#### [ACTIVITY]
Although the data below contains pictures, output only the lines between those holding "a 1.8 km de Centro da cidade" and "примерно от 30", inclusive, exactly and without those pictures.

= = = = = = =

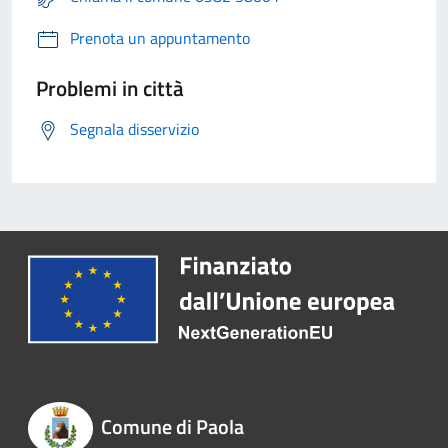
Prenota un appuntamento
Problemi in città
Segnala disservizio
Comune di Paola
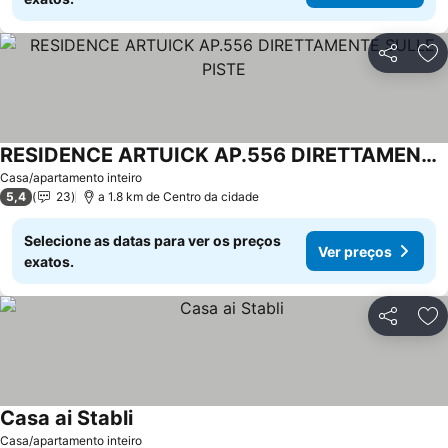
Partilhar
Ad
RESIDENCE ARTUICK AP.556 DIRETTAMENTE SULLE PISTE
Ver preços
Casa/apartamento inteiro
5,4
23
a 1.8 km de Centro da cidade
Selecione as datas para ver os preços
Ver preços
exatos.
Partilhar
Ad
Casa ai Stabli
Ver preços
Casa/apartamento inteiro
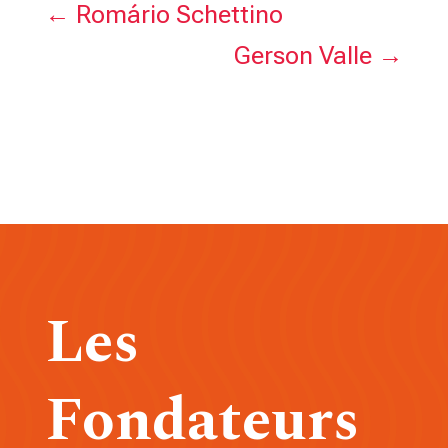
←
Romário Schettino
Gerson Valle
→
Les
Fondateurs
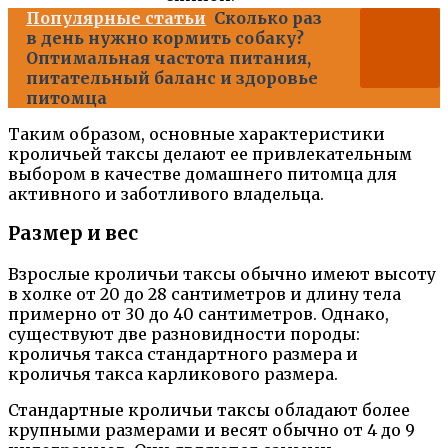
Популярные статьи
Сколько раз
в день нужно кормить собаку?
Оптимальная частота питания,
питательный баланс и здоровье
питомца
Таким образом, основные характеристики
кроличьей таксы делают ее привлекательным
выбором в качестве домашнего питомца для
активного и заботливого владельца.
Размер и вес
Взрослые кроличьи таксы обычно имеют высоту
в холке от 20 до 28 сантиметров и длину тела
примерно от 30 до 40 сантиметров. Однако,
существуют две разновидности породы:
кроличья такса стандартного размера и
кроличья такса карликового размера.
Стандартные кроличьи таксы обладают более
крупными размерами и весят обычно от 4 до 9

= = = = = = =

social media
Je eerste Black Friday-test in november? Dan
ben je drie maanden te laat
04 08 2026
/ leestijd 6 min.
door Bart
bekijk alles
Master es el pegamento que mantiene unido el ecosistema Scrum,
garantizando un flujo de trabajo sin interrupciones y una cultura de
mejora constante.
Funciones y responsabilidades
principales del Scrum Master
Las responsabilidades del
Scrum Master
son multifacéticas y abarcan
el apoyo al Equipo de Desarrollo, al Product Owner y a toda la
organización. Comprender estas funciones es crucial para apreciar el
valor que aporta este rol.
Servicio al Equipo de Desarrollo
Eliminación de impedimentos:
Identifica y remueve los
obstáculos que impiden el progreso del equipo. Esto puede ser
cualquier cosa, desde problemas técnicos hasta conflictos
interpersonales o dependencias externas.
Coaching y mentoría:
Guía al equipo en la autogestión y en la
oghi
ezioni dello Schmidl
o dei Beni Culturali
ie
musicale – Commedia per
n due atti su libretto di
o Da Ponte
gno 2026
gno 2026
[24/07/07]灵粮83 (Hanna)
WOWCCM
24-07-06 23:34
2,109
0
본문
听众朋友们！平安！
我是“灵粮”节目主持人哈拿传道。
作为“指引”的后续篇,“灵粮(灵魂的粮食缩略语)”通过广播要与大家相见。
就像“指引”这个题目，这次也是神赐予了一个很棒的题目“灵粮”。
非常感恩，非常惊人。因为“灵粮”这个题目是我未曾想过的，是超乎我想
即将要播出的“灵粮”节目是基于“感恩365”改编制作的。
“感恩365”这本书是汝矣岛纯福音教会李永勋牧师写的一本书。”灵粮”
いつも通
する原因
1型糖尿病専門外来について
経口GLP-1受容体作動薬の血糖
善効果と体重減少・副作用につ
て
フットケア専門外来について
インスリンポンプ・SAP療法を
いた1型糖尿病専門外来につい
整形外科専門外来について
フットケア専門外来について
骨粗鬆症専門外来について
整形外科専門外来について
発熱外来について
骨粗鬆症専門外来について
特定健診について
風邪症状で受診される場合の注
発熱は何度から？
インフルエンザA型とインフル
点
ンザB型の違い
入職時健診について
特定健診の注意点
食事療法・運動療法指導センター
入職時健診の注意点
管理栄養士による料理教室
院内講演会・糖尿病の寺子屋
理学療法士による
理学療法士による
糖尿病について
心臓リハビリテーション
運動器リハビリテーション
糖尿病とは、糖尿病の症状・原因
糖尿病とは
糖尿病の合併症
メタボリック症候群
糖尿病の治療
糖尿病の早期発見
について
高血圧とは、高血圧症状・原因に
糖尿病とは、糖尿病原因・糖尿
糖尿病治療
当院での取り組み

= = = = = = =

#### [ANSWER TO THIS EXERCISE]
a 1.8 km de Centro da cidade
Selecione as datas para ver os preços
Ver preços
exatos.
Partilhar
Ad
Casa ai Stabli
Ver preços
Casa/apartamento inteiro
←
Romário Schettino
Gerson Valle
→
Les
Fondateurs
Популярные статьи
Сколько раз
в день нужно кормить собаку?
Оптимальная частота питания,
питательный баланс и здоровье
питомца
Таким образом, основные характеристики
кроличьей таксы делают ее привлекательным
выбором в качестве домашнего питомца для
активного и заботливого владельца.
Размер и вес
Взрослые кроличьи таксы обычно имеют высоту
в холке от 20 до 28 сантиметров и длину тела
примерно от 30 до 40 сантиметров. Однако,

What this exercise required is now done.